Morris dropped his travel agency, a fairly large one located in the city. “The point is, a travel agency is a service organization, and they’ve got to provide you with the best alternatives--and this is not what I think happens very often,” he said.


“The problem we have found with some of the agencies is they don’t necessary give you all of the options or alternatives, and you wind up spending a lot more than you have to. Our experience has not been the greatest, although we’re currently using a relatively small agency that I think does that quite well.”

Gilbert V. Levin, chief executive officer of a Beltsville, Md., biotechnology firm called Biospherics Inc., also has fired and hired several agencies in his quest for top-notch service.

“We have, I guess, been through about four or five travel agencies in about 6 years,” Levin said. “They started out doing a lot of nice things, but then they stopped.”

On one occasion, one of Levin’s employees booked on a flight to Europe managed on his own to find a ticket costing half as much. The employee was reluctant to tell Levin.


“He was worried that he was in trouble,” Levin said. “I tried to convince him that corporate policy is really saving money.”

Susan Grace, whose S.D.G. Consultants of Southborough, Mass., helps businesses select travel agencies, stresses stability.

“You have to make sure that they’ve been in business a few years and that they’re an established agency,” Grace said. “Stability is real important in this business.
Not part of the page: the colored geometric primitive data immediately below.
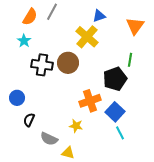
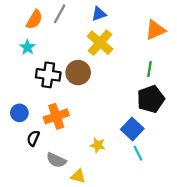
blue triangle: (99, 16) -> (99, 14), moved
orange triangle: (135, 26) -> (155, 30), turned 30
black pentagon: (115, 79) -> (151, 99), moved
orange cross: (90, 101) -> (56, 116), moved
yellow star: (76, 126) -> (98, 145), moved

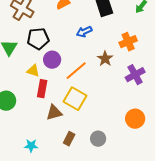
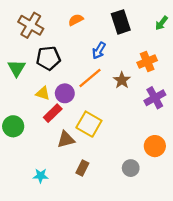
blue arrow: (84, 32) -> (99, 51), turned -35
purple circle: (52, 60) -> (65, 93), moved
orange line: (76, 71) -> (90, 78), moved
red rectangle: (42, 89) -> (53, 113), turned 36
gray circle: (98, 139) -> (131, 168), moved

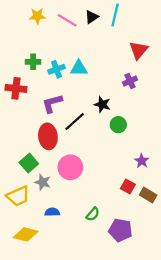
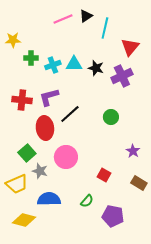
cyan line: (115, 15) -> (105, 28), moved
yellow star: (37, 16) -> (13, 40), moved
pink line: (67, 20) -> (63, 19), turned -54
purple cross: (130, 81) -> (122, 76), size x1.5
red cross: (16, 88) -> (22, 100), moved
black star: (102, 104) -> (96, 68), moved
red square: (128, 186) -> (104, 175), moved
blue semicircle: (52, 212) -> (49, 199), size x1.6

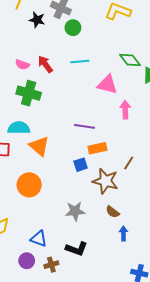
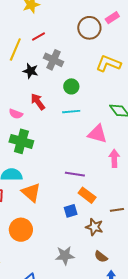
green circle: (73, 28) -> (71, 86), moved
red arrow: (45, 64) -> (38, 102), moved
orange rectangle: (97, 148) -> (87, 195), turned 48
brown line: (129, 163) -> (117, 210), turned 48
brown star: (105, 181) -> (94, 227), size x0.7

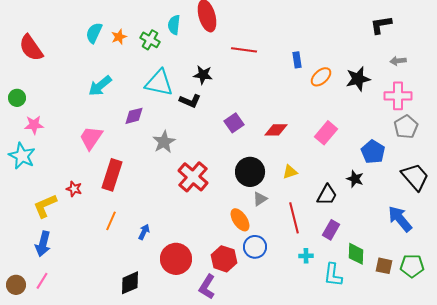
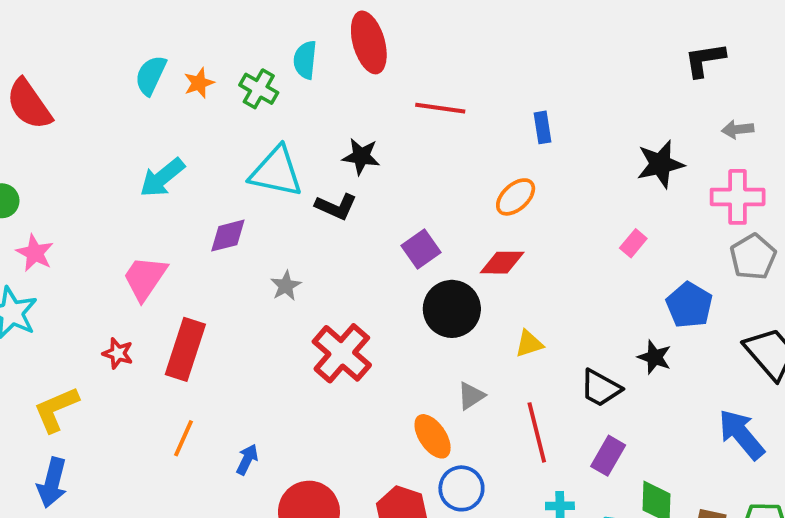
orange ellipse: (321, 77) -> (516, 197), moved
pink star: (34, 125) -> (35, 253), turned 30
pink rectangle: (326, 133) -> (633, 243), moved, size x0.6
gray star: (164, 142) -> (286, 286), size x0.7
black circle: (250, 172) -> (452, 309), moved
red star: (74, 189) -> (118, 353), moved
black trapezoid: (327, 195) -> (600, 388), turned 90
A lot of agencies are going out of business because they haven’t been run properly and because mega-agencies have come in and taken away business.”

Dominique Gignoux, chief executive officer of Data Measurement Corp., a Gaithersburg, Md., manufacturer of industrial measurement and control systems, said he has yet to find a travel agency that totally satisfies his needs.


“Most of them will sell package tours to Jamaica, but none of them really know too well the best or least expensive way to go to Bombay.”